Israeli spyware vendor Candiru was targeting Journalists using a zero-day vulnerability in Google Chrome with the ‘DevilsTongue’ spyware.
Security researchers have linked the discovery of an actively exploited zero-day vulnerability in Google Chrome by an Israeli spyware maker targeting journalists in the Middle East.
The flaw tracked as CVE-2022-2294 is a high-severity heap-based buffer overflow in WebRTC, which, if successfully exploited, may lead to code execution on the target device.
In a report, Avast’s threat researchers say he discovered the vulnerability and reported it to Google. They also say that they observed Candiru spyware in March using the Chrome zero-day exploit for targeting individuals in Turkey, Yemen, and Palestine — as well as journalists in Lebanon, where Candiru compromised a website used by employees of a news agency.

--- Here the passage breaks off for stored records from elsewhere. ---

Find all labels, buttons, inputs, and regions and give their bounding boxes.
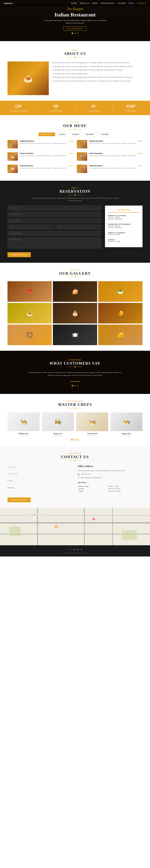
gallery-emoji-6: 🍤 bbox=[117, 310, 124, 316]
filter-dinner[interactable]: Dinner bbox=[69, 132, 82, 136]
menu-grid: 🍳 English Breakfast $13.45 Lorem ipsum d… bbox=[7, 140, 143, 175]
menu-item-2: 🥘 English Breakfast $13.45 Lorem ipsum d… bbox=[77, 140, 143, 150]
gallery-emoji-2: 🍰 bbox=[72, 288, 78, 294]
menu-item-3-image: 🍜 bbox=[7, 152, 18, 161]
form-row-persons bbox=[7, 231, 101, 236]
gallery-item-3[interactable]: 🥗 bbox=[98, 281, 143, 302]
oh-wednesday-thursday: WEDNESDAY TO THURSDAY 9:00 AM - 9:00 PM … bbox=[108, 223, 140, 228]
reservation-divider bbox=[7, 194, 143, 195]
chef-2-name: Rachel Cruz bbox=[42, 433, 74, 434]
reservation-submit-button[interactable]: BOOK A TABLE bbox=[7, 252, 31, 257]
hero-dot-3[interactable] bbox=[77, 32, 78, 34]
filter-lunch[interactable]: Lunch bbox=[56, 132, 68, 136]
nav-menu[interactable]: MENU bbox=[92, 2, 98, 4]
contact-email-input[interactable] bbox=[7, 472, 72, 476]
menu-item-6: 🫕 Indian Breakfast $13.45 Lorem ipsum do… bbox=[77, 165, 143, 175]
hours-row-2: Saturday 10:00 am to 5:00 pm bbox=[78, 488, 143, 490]
menu-item-4: 🍱 Chines Breakfast $13.45 Lorem ipsum do… bbox=[77, 152, 143, 163]
gallery-grid: 🦞 🍰 🥗 🍝 🎂 🍤 🥘 🍽️ 🧀 bbox=[7, 281, 143, 345]
contact-section: Get In Touch Contact Us Send Message Off… bbox=[0, 446, 150, 508]
contact-subject-input[interactable] bbox=[7, 478, 72, 483]
nav-reservation[interactable]: RESERVATION bbox=[101, 2, 114, 4]
menu-item-3-desc: Lorem ipsum dolor sit amet, consectetur … bbox=[20, 155, 73, 157]
form-row-datetime bbox=[7, 225, 101, 229]
reservation-message-input[interactable] bbox=[7, 237, 101, 249]
testimonials-section: Testimonials What Customers Say Lorem ip… bbox=[0, 351, 150, 394]
opening-hours-title: Opening Hours bbox=[108, 209, 140, 213]
gallery-emoji-9: 🧀 bbox=[117, 332, 124, 338]
nav-gallery[interactable]: GALLERY bbox=[117, 2, 126, 4]
stat-customers: 6560+ Satisfied Customers bbox=[113, 101, 150, 115]
form-row-name bbox=[7, 206, 101, 210]
menu-item-6-desc: Lorem ipsum dolor sit amet, consectetur … bbox=[89, 167, 143, 169]
filter-breakfast[interactable]: Breakfast bbox=[39, 132, 55, 136]
form-row-phone bbox=[7, 218, 101, 223]
gallery-item-8[interactable]: 🍽️ bbox=[53, 324, 97, 345]
footer-copyright: © Copyright Osteria X. Powered by X bbox=[7, 552, 143, 554]
filter-dessert[interactable]: Dessert bbox=[83, 132, 97, 136]
menu-item-2-image: 🥘 bbox=[77, 140, 87, 148]
testimonial-text: Lorem ipsum dolor sit amet, consectetur … bbox=[28, 371, 122, 377]
pinterest-icon[interactable]: p bbox=[81, 548, 82, 551]
testimonial-dot-3[interactable] bbox=[77, 385, 78, 386]
about-para-1: Lorem ipsum dolor sit amet, consectetur … bbox=[52, 61, 133, 64]
menu-divider bbox=[7, 129, 143, 130]
gallery-item-7[interactable]: 🥘 bbox=[7, 324, 52, 345]
hero-explore-button[interactable]: Explore Menu bbox=[64, 27, 86, 31]
nav-blog[interactable]: BLOG bbox=[129, 2, 134, 4]
menu-item-4-desc: Lorem ipsum dolor sit amet, consectetur … bbox=[89, 155, 143, 157]
reservation-name-input[interactable] bbox=[7, 206, 101, 210]
hero-dot-2[interactable] bbox=[74, 32, 76, 34]
stat-breakfast: 150+ Fresh Breakfast Dishes bbox=[0, 101, 38, 115]
oh-friday-saturday: FRIDAY & SATURDAY 9:00 AM - 9:00 PM bbox=[108, 232, 140, 236]
footer: f t in g+ p © Copyright Osteria X. Power… bbox=[0, 545, 150, 557]
gallery-item-4[interactable]: 🍝 bbox=[7, 303, 52, 323]
svg-text:Main Street: Main Street bbox=[33, 514, 39, 516]
chef-dot-3[interactable] bbox=[77, 439, 79, 441]
contact-divider bbox=[7, 460, 143, 461]
menu-item-3: 🍜 Chines Breakfast $13.45 Lorem ipsum do… bbox=[7, 152, 73, 163]
oh-monday-tuesday: MONDAY TO TUESDAY 9:00 AM - 9:00 PM 9:00… bbox=[108, 215, 140, 220]
menu-item-5-info: Indian Breakfast $13.45 Lorem ipsum dolo… bbox=[20, 165, 73, 169]
filter-coffee[interactable]: Coffee bbox=[98, 132, 111, 136]
reservation-time-input[interactable] bbox=[55, 225, 101, 229]
gallery-item-6[interactable]: 🍤 bbox=[98, 303, 143, 323]
facebook-icon[interactable]: f bbox=[68, 548, 69, 551]
gallery-item-2[interactable]: 🍰 bbox=[53, 281, 97, 302]
menu-item-6-image: 🫕 bbox=[77, 165, 87, 173]
hero-dot-1[interactable] bbox=[72, 32, 73, 34]
chef-dot-2[interactable] bbox=[74, 439, 76, 441]
gallery-item-5[interactable]: 🎂 bbox=[53, 303, 97, 323]
about-title: About ABOUT US bbox=[7, 49, 143, 58]
menu-item-3-info: Chines Breakfast $13.45 Lorem ipsum dolo… bbox=[20, 152, 73, 157]
contact-name-input[interactable] bbox=[7, 465, 72, 469]
footer-social-icons: f t in g+ p bbox=[7, 548, 143, 551]
nav-contact[interactable]: CONTACT bbox=[137, 2, 146, 4]
stat-num-3: 45+ bbox=[77, 104, 110, 108]
testimonial-dot-2[interactable] bbox=[74, 385, 76, 386]
menu-item-1-name: English Breakfast bbox=[20, 140, 34, 142]
about-text: Lorem ipsum dolor sit amet, consectetur … bbox=[52, 61, 133, 84]
reservation-email-input[interactable] bbox=[7, 212, 101, 217]
reservation-persons-input[interactable] bbox=[7, 231, 101, 236]
linkedin-icon[interactable]: in bbox=[73, 548, 75, 551]
chef-2-role: Pastry Chef bbox=[42, 434, 74, 436]
googleplus-icon[interactable]: g+ bbox=[77, 548, 79, 551]
reservation-date-input[interactable] bbox=[7, 225, 54, 229]
contact-submit-button[interactable]: Send Message bbox=[7, 497, 31, 502]
opening-hours-box: Opening Hours MONDAY TO TUESDAY 9:00 AM … bbox=[105, 206, 143, 247]
contact-message-input[interactable] bbox=[7, 486, 72, 495]
twitter-icon[interactable]: t bbox=[71, 548, 71, 551]
menu-item-2-name: English Breakfast bbox=[89, 140, 103, 142]
contact-office-desc: Lorem ipsum dolor sit amet, consectetur … bbox=[78, 470, 143, 472]
nav-home[interactable]: HOME bbox=[71, 2, 77, 4]
gallery-item-1[interactable]: 🦞 bbox=[7, 281, 52, 302]
testimonial-dots bbox=[7, 385, 143, 386]
menu-item-4-name: Chines Breakfast bbox=[89, 152, 103, 154]
nav-about[interactable]: ABOUT US bbox=[79, 2, 90, 4]
menu-item-2-info: English Breakfast $13.45 Lorem ipsum dol… bbox=[89, 140, 143, 145]
chef-dot-1[interactable] bbox=[71, 439, 73, 441]
testimonial-dot-1[interactable] bbox=[72, 385, 73, 386]
reservation-phone-input[interactable] bbox=[7, 218, 101, 223]
gallery-item-9[interactable]: 🧀 bbox=[98, 324, 143, 345]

The spyware operators employed common watering hole attack tactics, compromising a website their targets will visit and exploiting an unknown vulnerability in the browser to infect them with spyware.
In this type of attack, no interaction is required with the victim, such as clicking on a link or downloading something. It is needed only that they will open the site in Google Chrome or another Chromium-based browser and it will infect them by using the zero-day vulnerability.
While the sophisticated malware is capable of recording the victim’s webcam and microphone, keylogging, exfiltrating messages, browsing history, passwords, locations, and much more, it has also been observed attempting to escalate its privileges by installing a vulnerable signed kernel driver (“HW.sys“) containing a third zero-day exploit.
While U.S. Commerce Department in November 2021 Added Candiru, along with NSO Group, Computer Security Initiative Consultancy PTE. LTD., and Positive Technologies, to the entity list for engaging in “malicious cyber activities.”